Are my aunt and her neighbors kidding themselves out of desperation? That’s possible; it’s hard to live without hope, and people can be creative at manufacturing reasons to be optimistic. (Though the truth is that Iraqis are not, as a rule, an optimistic group, and are inclined by cultural habit to see things darkly. But that’s another story.) It’s true that the murderers in Iraq are still at work. On the other hand, I’m far more inclined to take seriously a picture of Baghdad that comes from a life-long Baghdadi than one coming from a Westerner who has parachuted into town for a while, and who doesn’t speak the language.
Yet Iraqis who desperately want to lead normal lives are not the only ones with an incentive to interpret events in their own interests. If one listens to the usual suspects among certain journalists, academics, and politicians, the ongoing crackdown is futile and doomed to fail. But that’s a conclusion that many of these figures reached even before the security sweep began. In other words, some of the crackdown’s critics have created incentives, professional and personal, to perceive Iraqi and American failure. People can be creative at manufacturing reasons to be pessimistic, too.

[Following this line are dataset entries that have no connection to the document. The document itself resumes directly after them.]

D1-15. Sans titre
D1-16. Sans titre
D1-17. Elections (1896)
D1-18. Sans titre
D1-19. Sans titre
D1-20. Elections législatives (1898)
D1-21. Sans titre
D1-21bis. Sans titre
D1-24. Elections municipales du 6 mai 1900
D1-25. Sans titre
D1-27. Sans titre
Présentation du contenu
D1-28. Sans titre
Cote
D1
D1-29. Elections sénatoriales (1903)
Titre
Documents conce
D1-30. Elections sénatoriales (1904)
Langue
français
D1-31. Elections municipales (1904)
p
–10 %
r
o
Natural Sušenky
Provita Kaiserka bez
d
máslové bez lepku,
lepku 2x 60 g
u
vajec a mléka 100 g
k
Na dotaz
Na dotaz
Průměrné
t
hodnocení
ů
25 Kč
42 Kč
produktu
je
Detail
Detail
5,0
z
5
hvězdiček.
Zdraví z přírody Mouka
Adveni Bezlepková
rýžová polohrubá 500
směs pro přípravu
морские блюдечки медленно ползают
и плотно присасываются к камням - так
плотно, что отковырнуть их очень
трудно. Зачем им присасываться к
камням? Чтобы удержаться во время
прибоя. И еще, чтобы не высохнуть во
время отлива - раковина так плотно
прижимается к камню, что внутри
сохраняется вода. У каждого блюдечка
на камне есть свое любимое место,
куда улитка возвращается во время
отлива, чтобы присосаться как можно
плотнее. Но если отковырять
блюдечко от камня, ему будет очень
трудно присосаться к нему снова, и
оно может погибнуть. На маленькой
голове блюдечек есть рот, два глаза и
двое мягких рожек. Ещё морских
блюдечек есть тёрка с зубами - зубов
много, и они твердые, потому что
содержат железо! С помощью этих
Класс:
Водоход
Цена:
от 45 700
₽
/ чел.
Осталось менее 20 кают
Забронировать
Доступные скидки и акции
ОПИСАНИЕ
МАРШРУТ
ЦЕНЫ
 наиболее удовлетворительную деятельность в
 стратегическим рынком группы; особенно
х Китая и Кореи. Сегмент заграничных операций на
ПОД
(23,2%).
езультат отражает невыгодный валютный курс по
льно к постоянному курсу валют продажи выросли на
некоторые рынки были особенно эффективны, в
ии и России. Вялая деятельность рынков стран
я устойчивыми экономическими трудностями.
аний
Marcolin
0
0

I don’t know whether the Baghdad crackdown will ultimately succeed, but I know that so far it has benefited at least a pair of communities where my own relatives live. I hope that greater security and a sense of peaceful routine soon spreads throughout Baghdad, and allows the city’s many communities – there are more than two – to resume living in trust. And I’ll let those who see things differently speak for themselves.
But wait….there’s more! Michael Yon, who by any account is the most seasoned War on Terror correspondent, has this latest dispatch: Meanwhile.
With the odometer running over many embeds, Mellinger has taken me about 4,000 miles (total) up and down Iraqi roads, visiting units from north to south, east to west, showing that the military truly opens their doors to writers who will stick it out. They don’t even have to like you: my fights with the Army are well-known, yet they continue to open their doors. There’s a lesson in there. I wrote that Iraq was in a civil war shortly after covering the first elections. I wrote about commanders who did poorly, and ISF units that couldn’t shoot straight, and I wrote about the veneer of victory in Afghanistan cracking under the weight of a poppy-fueled Taliban resurgence. Yet they still let me in.
It’s a reminder of why I am so proud of my country, despite our many problems. It’s also a caution about why we must stick with our people who have been mostly abandoned at war. I understand the position of the journalists. Especially the ones who get blown up or shot at fairly regularly, but the informed interest of ordinary Americans is critical to the outcome of this war. And the truth is that our soldiers in Iraq and Afghanistan, most of whom rarely (if ever) see a writer, are abandoned by default.
Low morale in a particular unit can be the result of poor leadership in that unit, or just not getting mail, for instance. But gauging morale is not a simple affair of asking a few soldiers. A person has to live with them across Iraq. Having done so, my opinion is that overall troop morale is good to high. (If their morale could be bottled, it would probably would sell like crack, then be outlawed.)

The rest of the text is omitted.